The new prisons would also inevitably be geographically distant from the communities that they would serve, just as Titans would have been. Yet prisons work more effectively when they are linked into the local community. The Woolf Report also emphasised the benefits of prisons rooted in local communities, while Charles Clarke, when responsible for the prison system as Home Secretary, called for community prisons which would become a ‘vital part of the civic fabric of every locality’ in a speech to the Prison Reform Trust. Titan prisons would have been a move in the opposite direction, another factor that was roundly criticised in consultation responses. Yet these new proposals will suffer from the same problem. Too big to be integrated into a truly local catchment area, the new prisons will fail this crucial test. However, the majority of the media has suggested that the primary factor in scrapping Titans was cost, rather than concerns about effectiveness. The Government’s support for the Titan proposals was based in part on the assumption that Titans would be the most cost-effective way of achieving a substantial increase in prison capacity, based on economies of scale. It can be assumed therefore, that if the Government was right, building five smaller prisons would be more expensive than building three Titans. This is reflected in the Government’s response to the consultation, which recognises that the five proposed prisons will be marginally more expensive to build than the Titan prisons would have been. The response claims that this will be offset by the greater savings that can be achieved with the new proposals, as a higher number of new prisons will provide greater flexibility and therefore allow more unsuitable prisons to close. Even if this proves to be accurate, the consultation response concludes that the overall cost would be very similar (Ministry of Justice, 2009). If Titans are unaffordable, so are the new proposals.

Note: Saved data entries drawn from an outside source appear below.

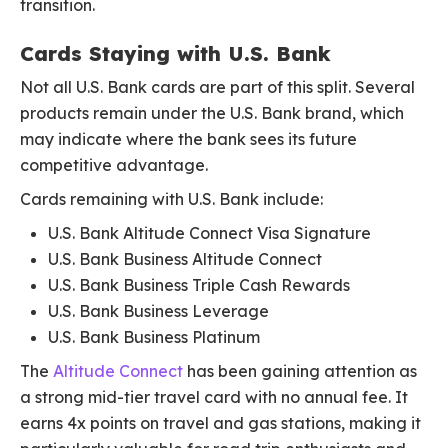
transition.
Cards Staying with U.S. Bank
Not all U.S. Bank cards are part of this split. Several
products remain under the U.S. Bank brand, which
may indicate where the bank sees its future
competitive advantage.
Cards remaining with U.S. Bank include:
U.S. Bank Altitude Connect Visa Signature
U.S. Bank Business Altitude Connect
U.S. Bank Business Triple Cash Rewards
U.S. Bank Business Leverage
U.S. Bank Business Platinum
The
Altitude Connect
has been gaining attention as
a strong mid-tier travel card with no annual fee. It
earns 4x points on travel and gas stations, making it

The final reason suggested for abandoning Titans was that obtaining planning permission for the three sites would run into fierce local opposition. Again, however, it is hard to see how the new proposals will fare any better. Planned new prisons are always unpopular in their proposed areas, although once built they generally make good neighbours. If five prisons are now to be built, five planning battles, instead of three, will need to be won.

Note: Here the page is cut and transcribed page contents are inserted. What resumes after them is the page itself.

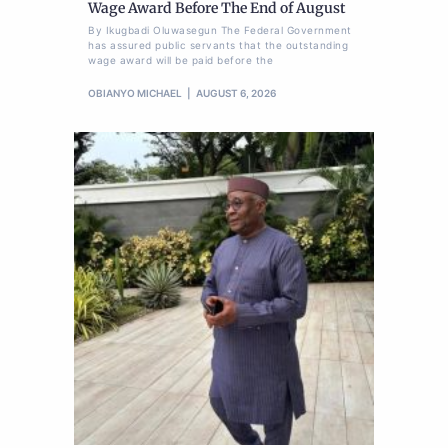
Wage Award Before The End of August
By Ikugbadi Oluwasegun The Federal Government
has assured public servants that the outstanding
wage award will be paid before the
OBIANYO MICHAEL
AUGUST 6, 2026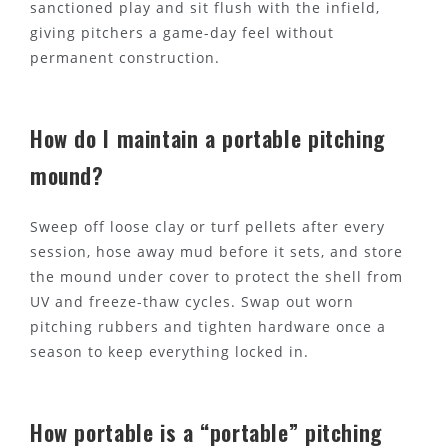
sanctioned play and sit flush with the infield,
giving pitchers a game-day feel without
permanent construction.
How do I maintain a portable pitching
mound?
Sweep off loose clay or turf pellets after every
session, hose away mud before it sets, and store
the mound under cover to protect the shell from
UV and freeze-thaw cycles. Swap out worn
pitching rubbers and tighten hardware once a
season to keep everything locked in.
How portable is a “portable” pitching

The question of what is the best way to increase prison capacity arguably diverts attention away from the bigger and more significant issue of whether a prison population of 96,000 is sustainable or desirable. The Criminal Justice Alliance’s position is that what is needed is not more prisons, but a substantial and sustained reduction in the size of the prison population. However, it is also our position that for as long as new prison places remain on the Government’s agenda, it is important to recognise that while Titans were not an appropriate way to deliver them, the new proposals are barely an improvement. Where new prisons are necessary, evidence shows that they should be small and embedded in their local community. Holding 1,500 prisoners in each, these five new prisons will be neither.


Jon Collins is Campaign Director of the Criminal Justice Alliance.

References

Hedderman, C. (2008), Building on sand: Why expanding the prison estate is not the way to ‘secure the future’, London: Centre for Crime and Justice Studies.

HM Inspectorate of Prisons (2009), The prison characteristics that predict prisons being assessed as performing ‘well’: A thematic review by HM Chief Inspector of Prisons, London: HM Inspectorate of Prisons.

House of Commons Justice Committee (2008), Towards Effective Sentencing (Fifth Report of Session 2007–08): Volume I, London: The Stationery Office.

Liebling, A. (2008), ‘“Titan” prisons: do size, efficiency and legitimacy matter?’ in: M. Hough, R. Allen and E. Solomon (eds) Tackling prison overcrowding, Bristol: The Policy Press. pp. 63-80.

Ministry of Justice (2009), New Prisons Consultation Response, London: Ministry of Justice.

Prison Reform Trust (2008), Titan Prisons: A gigantic mistake, London: Prison Reform Trust.